The device will be the industry's first high-definition television (HDTV) media hub and combines the capabilities of HDTV, a digital cable set-top box and a dual-tuner digital video recorder (DVR), HP said in a statement. On the media hub, users will be able to store and manage digital photos, music, TV and video.

The product, which has yet to be named and priced, will be marketed as a consumer electronics device, not a PC, and will come with a music information service for song titles, CD artwork and other information, an update service and an HP-designed electronic programming guide for recording of video, the company said.

The media hub, announced yesterday at the International Consumer Electronics Show (CES) in Las Vegas, is part of HP's plans to gain a bigger share of the home entertainment market. In addition to the hub, HP's plans for 2005 include the introduction of 17 new HDTVs and home theatre projectors.

The new product also offers many of the features of Microsoft Corp.'s Windows XP Media Center Edition, which HP also sells, and the company is a key partner for Microsoft in its efforts to make the PC the media and entertainment hub for the home.

This is not the first time that HP has broken ranks with Microsoft. At last year's CES, HP announced it would sell its own iPod music player, under an agreement with Apple.
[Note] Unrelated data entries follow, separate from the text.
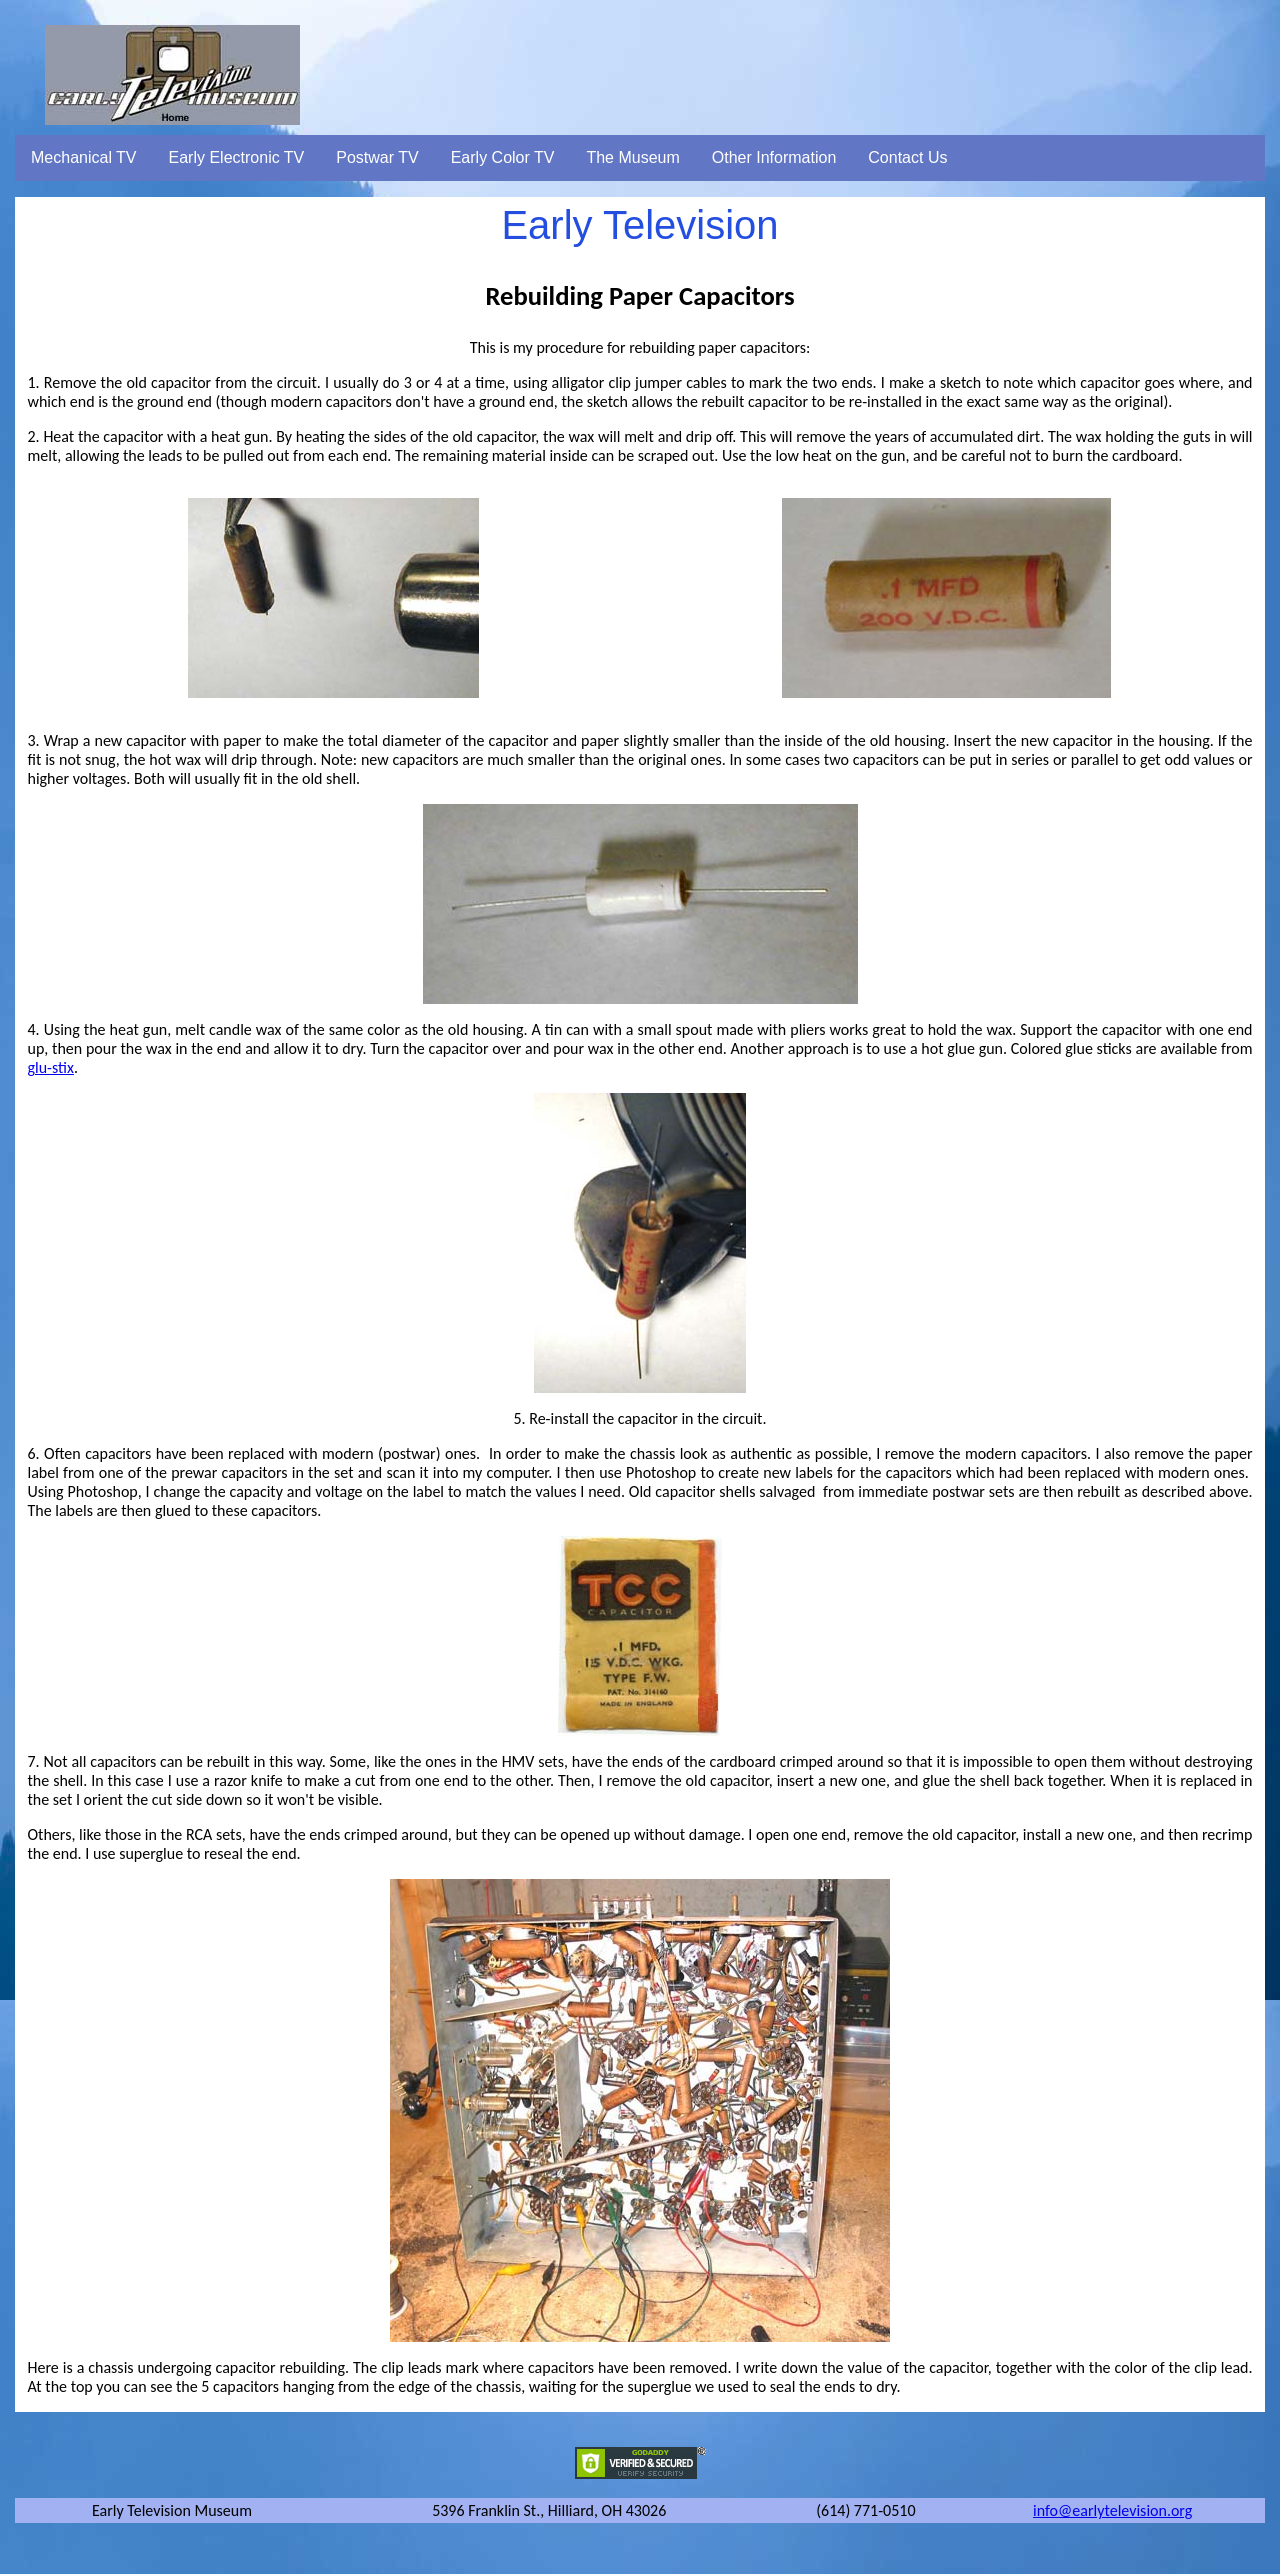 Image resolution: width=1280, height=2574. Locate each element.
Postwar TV (377, 157)
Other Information (774, 157)
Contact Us (907, 157)
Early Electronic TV (237, 157)
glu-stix (51, 1067)
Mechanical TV (84, 157)
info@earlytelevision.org (1112, 2510)
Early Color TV (503, 157)
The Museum (632, 157) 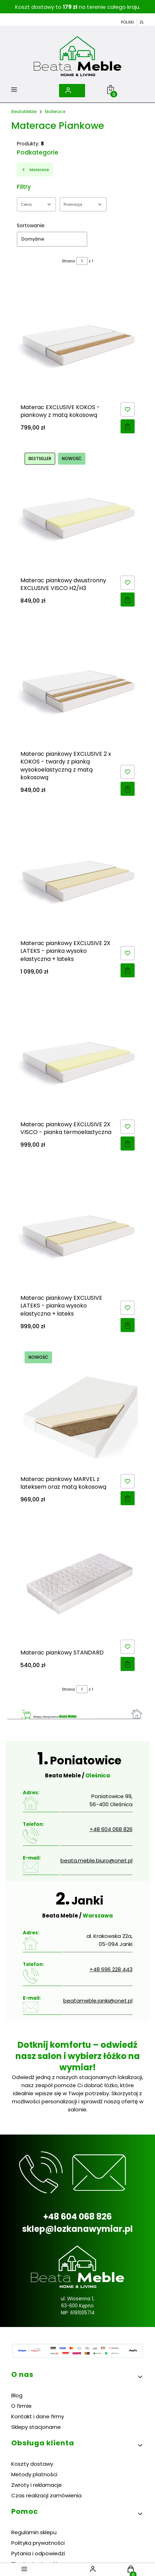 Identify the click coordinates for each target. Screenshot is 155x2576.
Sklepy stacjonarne (36, 2427)
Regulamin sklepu (34, 2532)
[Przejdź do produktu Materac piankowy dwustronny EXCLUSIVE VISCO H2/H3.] (77, 511)
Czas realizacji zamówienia (46, 2495)
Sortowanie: (31, 225)
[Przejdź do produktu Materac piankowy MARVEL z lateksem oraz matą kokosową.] (77, 1410)
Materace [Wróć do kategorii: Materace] (35, 169)
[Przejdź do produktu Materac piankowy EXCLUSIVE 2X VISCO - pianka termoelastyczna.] (77, 1055)
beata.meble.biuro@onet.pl (96, 1860)
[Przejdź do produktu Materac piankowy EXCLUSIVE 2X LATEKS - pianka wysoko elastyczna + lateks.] (77, 874)
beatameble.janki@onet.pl (98, 2000)
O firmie (21, 2406)
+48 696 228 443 (111, 1969)
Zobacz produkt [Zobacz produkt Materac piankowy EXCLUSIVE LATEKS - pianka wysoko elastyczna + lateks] (128, 1325)
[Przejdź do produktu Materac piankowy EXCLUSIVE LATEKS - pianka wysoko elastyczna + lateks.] (77, 1229)
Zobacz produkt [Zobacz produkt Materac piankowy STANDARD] (128, 1664)
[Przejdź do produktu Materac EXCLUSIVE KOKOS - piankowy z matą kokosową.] (77, 338)
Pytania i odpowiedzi (38, 2553)
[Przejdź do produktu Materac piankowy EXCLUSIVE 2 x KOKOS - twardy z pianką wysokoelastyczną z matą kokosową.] (77, 685)
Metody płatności (34, 2474)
The HP media hub won't have the functionality of a traditional PC, which Media Center PCs do have. The hub also won't have a keyboard, but will be controlled via a remote control. It can, however, be networked to access media stored on home computers and offers features that let users create their own slide shows combining personal digital photos and videos with music, according to HP.

"The Media Center PC is designed for those people who are pretty comfortable with the PC environment and want that in their living room," said an HP spokesperson. "The media hub is designed for people who want more of a traditional living room experience and want to move into the digital world."